Le jour se leva sur la ville de Narthoréa, baignée par une

lumière bleutée filtrée par les brumes des montagnes voisines. Ma-Théo quitta

le dortoir sans un mot, son insigne « F » accroché à sa ceinture, le regard

déterminé malgré la faim qui lui tordait l’estomac.

La vieille taverne se trouvait à l’Est, dans un quartier délabré. Des volets

branlants claquaient au vent, et une odeur de renfermé flottait dans l’air.

Personne ne semblait vivre ici. Devant la bâtisse, un homme au ventre rebondi,

le visage mangé par une barbe noire, l’attendait.

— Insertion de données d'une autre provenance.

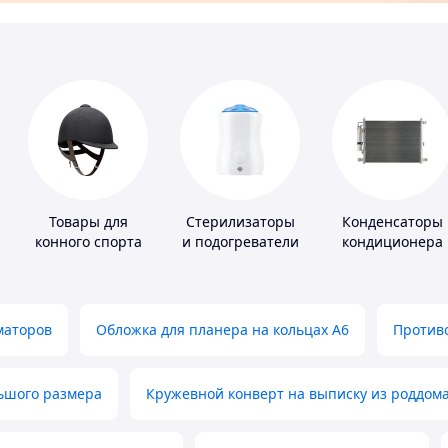
Товары для
Стерилизаторы
Конденсаторы
конного спорта
и подогреватели
кондиционера
для детского
питания
маторов
Обложка для планера на кольцах А6
Противо
льшого размера
Кружевной конверт на выписку из роддом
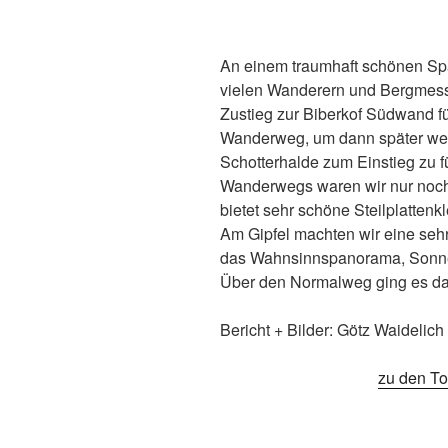
An einem traumhaft schönen Spä
vielen Wanderern und Bergmess
Zustieg zur Biberkof Südwand f
Wanderweg, um dann später weg
Schotterhalde zum Einstieg zu 
Wanderwegs waren wir nur noch 
bietet sehr schöne Steilplattenkl
Am Gipfel machten wir eine se
das Wahnsinnspanorama, Sonne 
Über den Normalweg ging es da
Bericht + Bilder: Götz Waidelich
zu den To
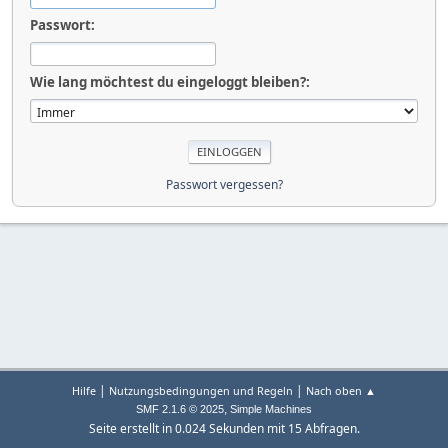
Passwort:
Wie lang möchtest du eingeloggt bleiben?:
Passwort vergessen?
|
|
Hilfe
Nutzungsbedingungen und Regeln
Nach oben ▲
,
SMF 2.1.6 © 2025
Simple Machines
Seite erstellt in 0.024 Sekunden mit 15 Abfragen.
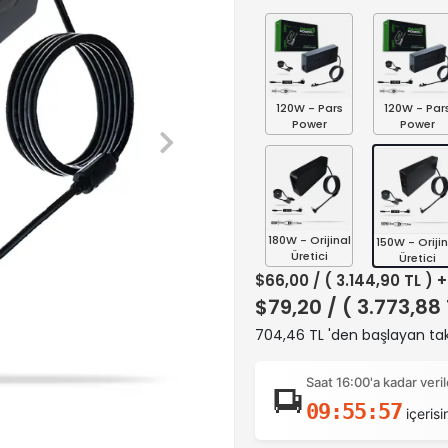
120W - Pars
120W - Par
Power
Power
180W - Orijinal
150W - Orijin
Üretici
Üretici
$66,00
/ ( 3.144,90 TL ) 
$79,20
/ ( 3.773,88
704,46 TL 'den başlayan taks
Saat 16:00'a kadar ver
09:55:56
içerisi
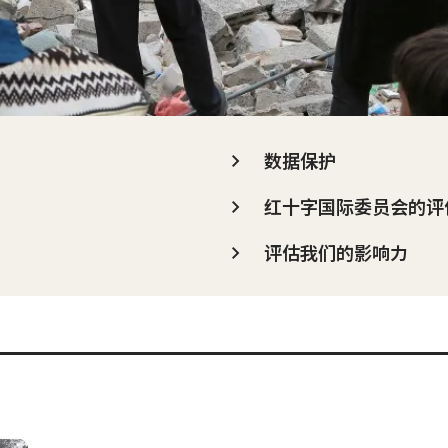
数据保护
红十字国际委员会的评
评估我们的影响力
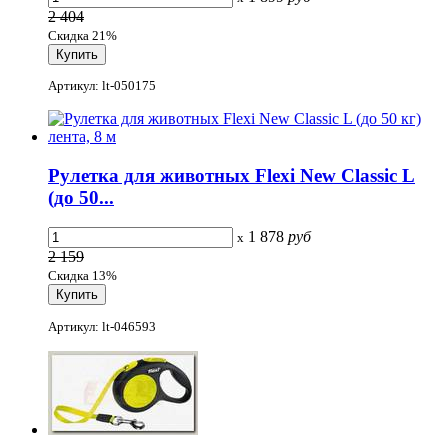
2 404
Скидка 21%
Артикул: lt-050175
Рулетка для животных Flexi New Classic L
(до 50...
1 878
руб
x
2 159
Скидка 13%
Артикул: lt-046593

— C’est toi, la chasseuse envoyée pour les rats ? demanda-t-il d’une voix

bourrue.

— Oui. Où sont-ils ?

Il ricana, dévoilant des dents jaunes.

— Dans la cave. Mais fais gaffe, c’est pas des rats normaux. Ils ont muté.

Mangeurs de chair, qu’on dit. Bonne chance.

Il la guida vers une trappe grinçante. Une odeur de moisi et de pourriture

s’échappa dès qu’elle l’ouvrit. Une échelle descendait dans l’obscurité.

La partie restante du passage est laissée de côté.